Bug fixes and maintenance updates:

  • Add 'runcpu --update' and 'runcpu --version' commands to install phase.
  • Set the command to download preprovisioned data to be robust and have a five minute timeout.
  • Make Speccpu17 fail if there are compilation errors that will cause missing results.
  • Tuned entity cleanup parameters.
  • Fix wrong unit in MLPerf benchmark.
  • Disabled TF_CUDNN_USE_AUTOTUNE for horovod benchmarks.
  • Updated default NCCL version.
  • Use a deletion task to cleanup leftover entities to avoid hitting batch limit.
  • Updated object storage service deleteObjects API to also return back object_sizes of deleted objects.
  • Fixed a bug in leftover entity deletion logic.
  • Fixed string encoding bug in netperf_pps benchmark.
  • Fix installing RedHat EPEL on GCP (rhel8,centos8) and AWS (rhel7,rhel8, centos8, amazonlinux2)
  • Fixed a bug in leftover entity deletion logic.
  • Use absl parameterized test case.
  • Error out if AWS EFA install fails (centos8,rhel8)
  • Added cascadelake as a --gcp_min_cpu_platform option.
  • Move CoreOS from EOL Container Linux CoreOS to Fedora CoreOS on AWS and GCP.
  • Update files to use absl/flags.
  • Tries alternate command to get boot time, fixing continuous checking for new time on rebooted system.
  • Correctly handle ARM processors in netperf.
  • Added --always_teardown_on_exception to allow pkb to perform teardown when there is exception at the provision|prepare|run|cleanup stage.
  • Updates crcmod, boto, and awscli installation to pip3.
  • Consolidates adding Ubuntu toolchain repo.
  • Moved stress_ng installation to a package.
  • Switch to using Google Cloud Build for continuous integration.
  • Fix PrettyPrintStreamPublisher to make "cpu_utilization_per_minute" show up in the PKB results summary for cloud bigtable benchmark.
  • Added an option to install GCP NCCL plugins.
  • Updated hbase binding (from hbase10 to hbase12) for cloud bigtable ycsb benchmark and hbase ycsb benchmark.
  • Added retries around spurious InvalidPlacementGroup.InUse on AWS VM create.
  • Support Redis version 6 on managed Redis datastores.
  • Updated Aerospike server release version to 4.9.0.31.
  • Updated Aerospike client release version to 4.6.21.
  • Install zlib1g-dev dependency for Aerospike client.
  • Use OMB version 4.7.1 and parse new min/max columns.
  • Added --application_default_credential_file as an alternative way to authenticate with Bigquery.
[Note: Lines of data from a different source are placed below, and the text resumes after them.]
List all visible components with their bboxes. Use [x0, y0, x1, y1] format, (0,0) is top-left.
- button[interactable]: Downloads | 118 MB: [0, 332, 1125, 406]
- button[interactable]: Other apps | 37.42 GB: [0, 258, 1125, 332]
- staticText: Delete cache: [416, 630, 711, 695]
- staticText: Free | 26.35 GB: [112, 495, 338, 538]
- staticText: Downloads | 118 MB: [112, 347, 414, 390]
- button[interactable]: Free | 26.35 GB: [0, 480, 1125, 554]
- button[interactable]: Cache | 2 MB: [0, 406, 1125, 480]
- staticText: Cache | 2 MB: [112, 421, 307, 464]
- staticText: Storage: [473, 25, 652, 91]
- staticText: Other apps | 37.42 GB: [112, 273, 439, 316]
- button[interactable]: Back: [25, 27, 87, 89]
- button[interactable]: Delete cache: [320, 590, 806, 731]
  • Only install pip and pip3 when they are not already installed with Python.
  • Install pip and pip3 from get-pip.py to avoid issues with old packages.
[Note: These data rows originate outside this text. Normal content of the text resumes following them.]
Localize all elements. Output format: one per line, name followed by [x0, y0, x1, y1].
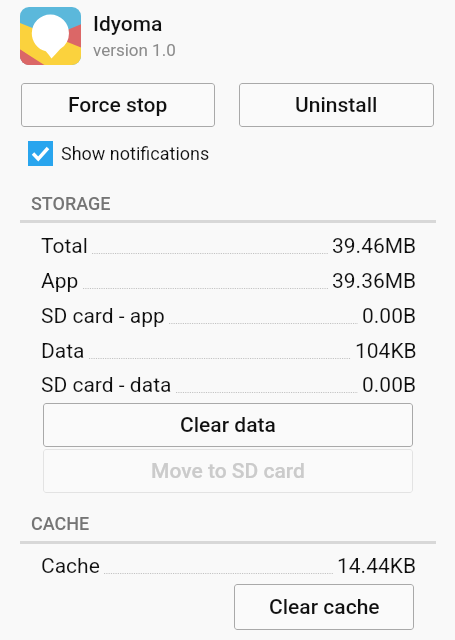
staticText: 104KB — [355, 339, 417, 364]
staticText: Clear data — [180, 413, 276, 438]
staticText: Clear cache — [269, 595, 380, 620]
staticText: Cache — [41, 554, 100, 579]
staticText: 14.44KB — [337, 554, 417, 579]
button[interactable]: Show notifications — [0, 137, 455, 169]
staticText: Move to SD card — [151, 459, 305, 484]
staticText: SD card - data — [41, 373, 172, 398]
button[interactable]: Clear data — [43, 403, 413, 447]
staticText: 39.46MB — [332, 234, 417, 259]
staticText: Total — [41, 234, 88, 259]
button[interactable]: SD card - app — [0, 304, 455, 339]
staticText: CACHE — [31, 513, 90, 534]
staticText: App — [41, 269, 79, 294]
staticText: 39.36MB — [332, 269, 417, 294]
staticText: SD card - app — [41, 304, 165, 329]
button[interactable]: Move to SD card — [43, 449, 413, 493]
staticText: STORAGE — [31, 193, 111, 214]
button[interactable]: Clear cache — [234, 584, 414, 630]
button[interactable]: Data — [0, 339, 455, 374]
staticText: 0.00B — [362, 373, 417, 398]
staticText: Uninstall — [295, 93, 378, 118]
button[interactable]: Cache — [0, 554, 455, 589]
staticText: Idyoma — [93, 12, 163, 37]
staticText: 0.00B — [362, 304, 417, 329]
button[interactable]: Total — [0, 234, 455, 269]
button[interactable]: App — [0, 269, 455, 304]
staticText: Data — [41, 339, 85, 364]
button[interactable]: Force stop — [21, 83, 215, 127]
staticText: Show notifications — [61, 143, 210, 164]
button[interactable]: Uninstall — [239, 83, 434, 127]
staticText: version 1.0 — [93, 40, 176, 60]
staticText: Force stop — [68, 93, 168, 118]
button[interactable]: SD card - data — [0, 373, 455, 408]
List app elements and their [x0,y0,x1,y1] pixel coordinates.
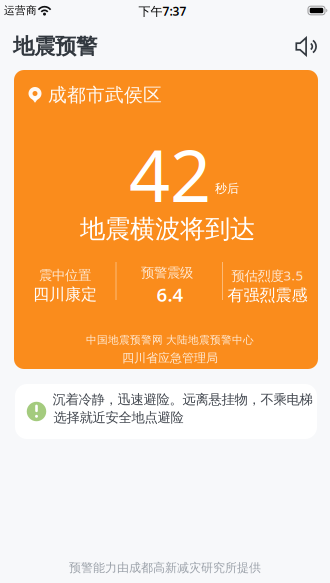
staticText: 中国地震预警网 大陆地震预警中心 [86,333,254,346]
staticText: 沉着冷静，迅速避险。远离悬挂物，不乘电梯 [52,391,312,408]
staticText: 预警震级 [141,265,193,281]
staticText: 预估烈度3.5 [232,267,304,284]
button[interactable]: 声音 [295,36,319,56]
staticText: 42 [129,126,211,222]
staticText: 预警能力由成都高新减灾研究所提供 [69,560,261,575]
staticText: 成都市武侯区 [48,84,162,106]
staticText: 下午7:37 [138,3,186,19]
staticText: 6.4 [156,282,184,307]
staticText: 四川康定 [33,285,97,304]
staticText: 有强烈震感 [228,285,308,305]
staticText: 选择就近安全地点避险 [54,409,184,426]
staticText: 秒后 [215,181,239,196]
staticText: 地震预警 [13,33,97,60]
staticText: 地震横波将到达 [80,213,255,244]
staticText: 运营商 [4,4,37,17]
staticText: 四川省应急管理局 [122,351,218,365]
staticText: 震中位置 [39,267,91,284]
  • Fix parsing Dstat 0.7.3
  • Update hadoop version to 3.3.1
  • Updated required numpy and six versions.
  • Added --hadoop_bin_url flag to allow overrides for Hadoop downloads.
  • Make RunBenchmark handle KeyboardInterrupt so that benchmark specific resources can be cleaned up on cancellation. Expose these errors via status.
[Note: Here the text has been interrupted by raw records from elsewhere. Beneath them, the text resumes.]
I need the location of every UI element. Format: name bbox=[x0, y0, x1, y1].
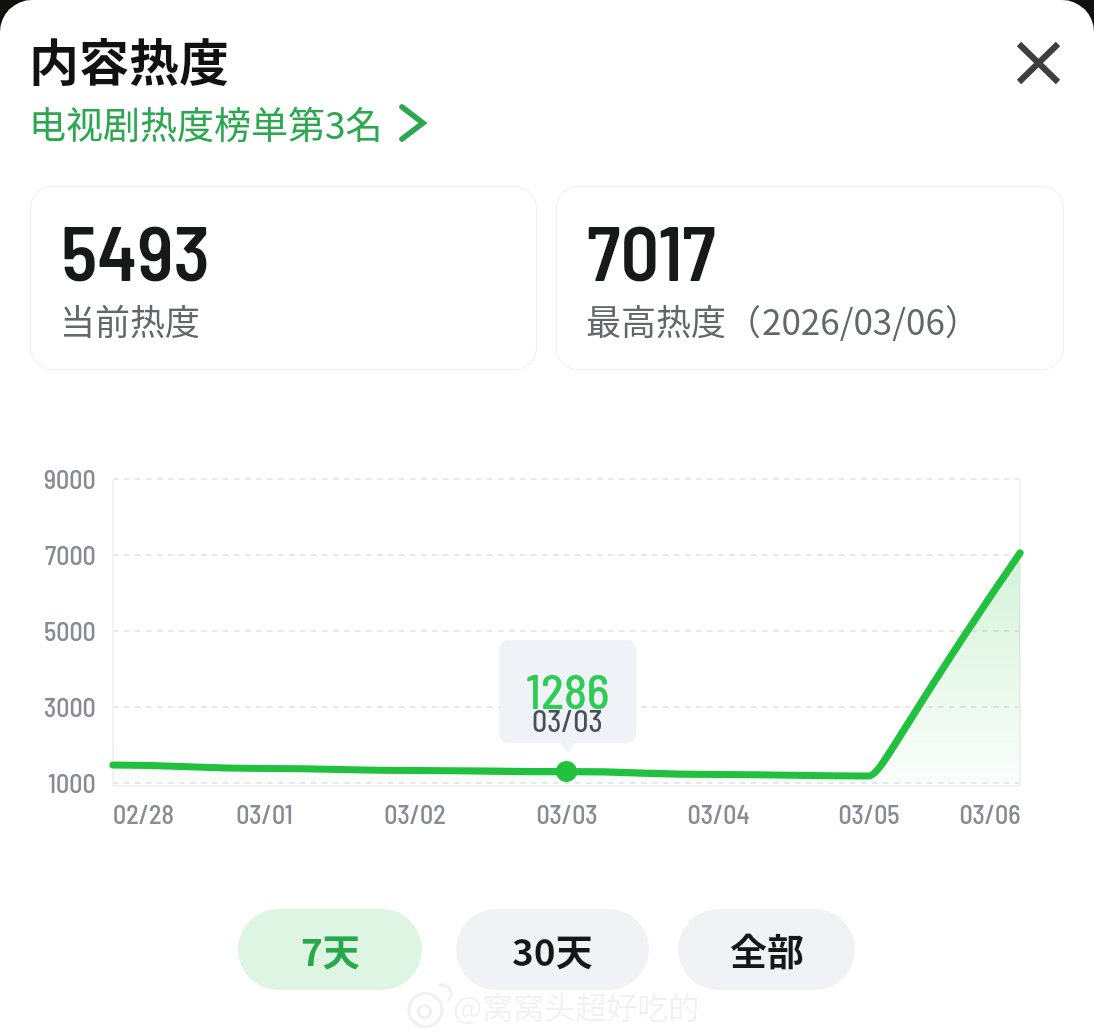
staticText: 5493 bbox=[61, 205, 210, 296]
staticText: 03/03 bbox=[536, 798, 598, 829]
staticText: 03/01 bbox=[236, 798, 293, 829]
staticText: 全部 bbox=[730, 923, 804, 977]
staticText: @窝窝头超好吃的 bbox=[453, 983, 700, 1028]
staticText: 03/03 bbox=[532, 702, 603, 738]
staticText: 1286 bbox=[526, 661, 610, 719]
staticText: 内容热度 bbox=[29, 23, 229, 95]
staticText: 7017 bbox=[587, 205, 716, 296]
staticText: 2026/03/06） bbox=[762, 294, 980, 345]
staticText: 1000 bbox=[48, 767, 96, 798]
staticText: 03/02 bbox=[384, 798, 446, 829]
button[interactable]: 5493 bbox=[31, 187, 536, 369]
staticText: 30天 bbox=[512, 923, 593, 977]
button[interactable]: 7天 bbox=[238, 909, 422, 990]
staticText: 03/04 bbox=[687, 798, 750, 829]
staticText: 当前热度 bbox=[60, 294, 201, 345]
staticText: 最高热度（ bbox=[586, 294, 762, 345]
button[interactable]: 电视剧热度榜单第3名 bbox=[29, 96, 426, 150]
button[interactable]: 30天 bbox=[456, 909, 649, 990]
staticText: 03/05 bbox=[838, 798, 900, 829]
staticText: 7000 bbox=[45, 539, 96, 570]
staticText: 5000 bbox=[44, 615, 96, 646]
staticText: 3000 bbox=[44, 691, 96, 722]
staticText: 03/06 bbox=[959, 798, 1021, 829]
button[interactable]: 全部 bbox=[678, 909, 855, 990]
staticText: 9000 bbox=[44, 463, 96, 494]
staticText: 7天 bbox=[301, 923, 360, 977]
staticText: 02/28 bbox=[113, 798, 174, 829]
button[interactable]: Close bbox=[1004, 28, 1073, 97]
staticText: 电视剧热度榜单第3名 bbox=[29, 96, 383, 150]
button[interactable]: 7017 bbox=[557, 187, 1063, 369]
  • Added --ycsb_fail_on_incomplete_loading flag to allow the test to fail fast in the case of table loading failures. --ycsb_insert_error_metric can be used to determine which metric indicates that loading failed (defaults to 'insert Return=ERROR').
  • Enable the aggregation for "Return=NOT_FOUND" errors.
  • Added no_proxy flag for proxy settings
  • Stop attempting to delete PKB resources that failed to create.
  • Added a new user guide for bigtable walkthrough.
  • Sanitize the shell code in bigtable walkthrough doc: removing dollar sign and using variable expansion.
  • Added --google_monitoring_endpoint flag for querying a different endpoint than monitoring.googleapis.com. Used by cloud_bigtable_ycsb.
  • Update Go language binary to version 1.17.2
  • Broadens Azure quota detection parsing
  • AWS disk attaches now wait for attach, supporting io2 block express
  • Update the performance results of Bigtable testing which used a more proper client setup.
  • Update the runner's AWS CLI to 1.19.75.
  • Upgrade from AWS ecr get-login to ecr get-login-password.
  • Minor fix of the Bigtable benchmarking user guide.
  • Enable icelake and milan as --gcp_min_cpu_platform options.
  • Update the bigtable tutorial readme with the content of batch_testing.md. Unneeded files are removed.
  • Fix fio_write_against_multiple_clients additional samples and metadata.
  • Use real URLs as the links in Bigtable walkthrough doc.
  • Add option to publish to a subfolder in cloud storage publisher.
  • Parse resulting output matrix by indexing from the bottom up instead of top down.
  • Double build time for all cloud's docker images, for a more complex build script.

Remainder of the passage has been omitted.